Before you get upset about who worked on a book you don’t like, check the family tree of the imprint

There is a brouhaha in the Christian community about a book published by one imprint with a focus on one segment of the faith community saying things that will definitely not pass muster with readers of a sibling imprint that has a focus on a different segment of the faith community. Underlying issue is that staff working for one imprint were doing some work on a title published by the other imprint.

Comments made in book from imprint 2 are doctrinally unacceptable to audience of imprint 1. Of course, the same can be said of books from imprint 1 if read by the audience of imprint 2.

I can’t get worked up about that issue.  Imprints are only labels on the book that provide a way to group books appealing to like-minded people.

Before you get upset with this issue, consider some of the family trees outlined by Christianity Today in their article Too Close for Comfort.

I’ll summarize one part of the family trees and then list the imprints, along with their focus. I’m doing this because it is interesting to me as a microscopically small writer and sub-microscopically small publisher.  It may be of interest to several readers of this blog.

A few of the pertinent imprints and their publishers are:

Bertelsmann owns Penguin Random House which owns Crown which owns WaterBrook Multnomah.  Inside Crown are the imprints:

  • Image – Catholic
  • Convergent – Progressive

Inside WaterBrook Multnomah are the imprints:

  • WaterBrook – Evangelical
  • Multnomah – Evangelical

Those 4 imprints are all subsidiaries of Bertelsmann.
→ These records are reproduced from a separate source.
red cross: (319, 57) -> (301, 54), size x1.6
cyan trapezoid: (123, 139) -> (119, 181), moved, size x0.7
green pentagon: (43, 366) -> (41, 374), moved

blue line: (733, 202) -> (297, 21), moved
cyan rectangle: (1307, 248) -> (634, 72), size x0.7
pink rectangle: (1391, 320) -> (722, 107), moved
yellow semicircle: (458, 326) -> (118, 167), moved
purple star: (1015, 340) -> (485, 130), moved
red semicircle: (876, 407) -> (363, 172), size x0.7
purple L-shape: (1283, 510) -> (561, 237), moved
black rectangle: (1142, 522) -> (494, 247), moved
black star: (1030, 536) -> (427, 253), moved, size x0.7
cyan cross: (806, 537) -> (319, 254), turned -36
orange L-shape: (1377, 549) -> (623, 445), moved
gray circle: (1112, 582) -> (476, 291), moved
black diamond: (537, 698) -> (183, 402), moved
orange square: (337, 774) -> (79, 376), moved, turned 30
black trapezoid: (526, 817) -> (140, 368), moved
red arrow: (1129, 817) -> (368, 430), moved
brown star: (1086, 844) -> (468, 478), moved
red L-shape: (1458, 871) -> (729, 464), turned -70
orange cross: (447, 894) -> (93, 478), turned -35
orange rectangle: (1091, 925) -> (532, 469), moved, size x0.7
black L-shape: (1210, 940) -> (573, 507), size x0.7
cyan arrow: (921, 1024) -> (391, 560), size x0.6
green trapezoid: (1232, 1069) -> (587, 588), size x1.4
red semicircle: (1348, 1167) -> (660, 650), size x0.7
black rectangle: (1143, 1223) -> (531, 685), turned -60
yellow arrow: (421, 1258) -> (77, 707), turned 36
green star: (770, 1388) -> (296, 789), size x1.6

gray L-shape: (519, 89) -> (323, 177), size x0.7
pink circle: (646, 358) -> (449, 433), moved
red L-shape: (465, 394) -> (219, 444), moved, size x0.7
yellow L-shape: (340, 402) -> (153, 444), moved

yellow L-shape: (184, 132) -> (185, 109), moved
Lagardere owns Hachette (who is in a public spat with Amazon) which owns Hachette Nashville, which has 3 diverse imprints:

  • Center Street – broadly spiritual
  • FaithWords – Evangelical
  • Jericho Books – progressive

News Corp owns HarperCollins which owns several publishers, two of which are HarperCollins Adult Trade and HarperCollins Christian, which in turn has at least two imprints/publishers – Zondervan and Thomas Nelson.

HarperCollins Adult trade has 1 imprint:

  • HarperOne – broadly spiritual

Zondervan ( evangelical) has 3 imprints, and Zondervan is a major imprint itself:

  • Blink  – evangelical
  • Zonder Kidz – evangelical
  • Editorial Vida – evangelical

Thomas Nelson (evangelical) has 5 imprints in addition to being a major imprint by itself:

  • Grupo Nelson – evangelical
  • Nelson Books – evangelical
  • Tommy Nelson – evangelical
  • W (I think this used to be Word) – evangelical
  • WestBow – evangelical

Those imprints are a way to market books. They allow marketing, distribution, writers, and agents to be focused on one specific market segment. They are each a small piece of a humongous publishing/media/all-sorts-of-stuff conglomerate.

Number of imprints

For some hint of context, with a few minutes of research I learned Penguin Random House claims has over 250 imprints.

Hachette Book Group USA has 17 imprints in 5 divisions.

There is a list of Hachette’s 51 best-selling authors. After scanning the list, I think that regardless of your social or religious views, you can find at least one author on their roster who deeply offends you.  The most entertaining contrast on the alphabetical listing is the sequential order of Christopher Hitchens and David Jeremiah next to each other.

By the way, that is one part of the incredible joy of having freedom of speech. Everyone can speak their peace.

You can easily find someone who encourages you on what you already believe. That is a wonderful freedom.

HarperCollins has about 50 active imprints and about 25 defunct imprints.

Unless you think that each imprint is an independent force in the market, I think it might be a good idea to avoid getting worked up over a staff person in your favorite department (imprint) doing some work for a sibling department that is a first or second cousin inside a huge conglomerate.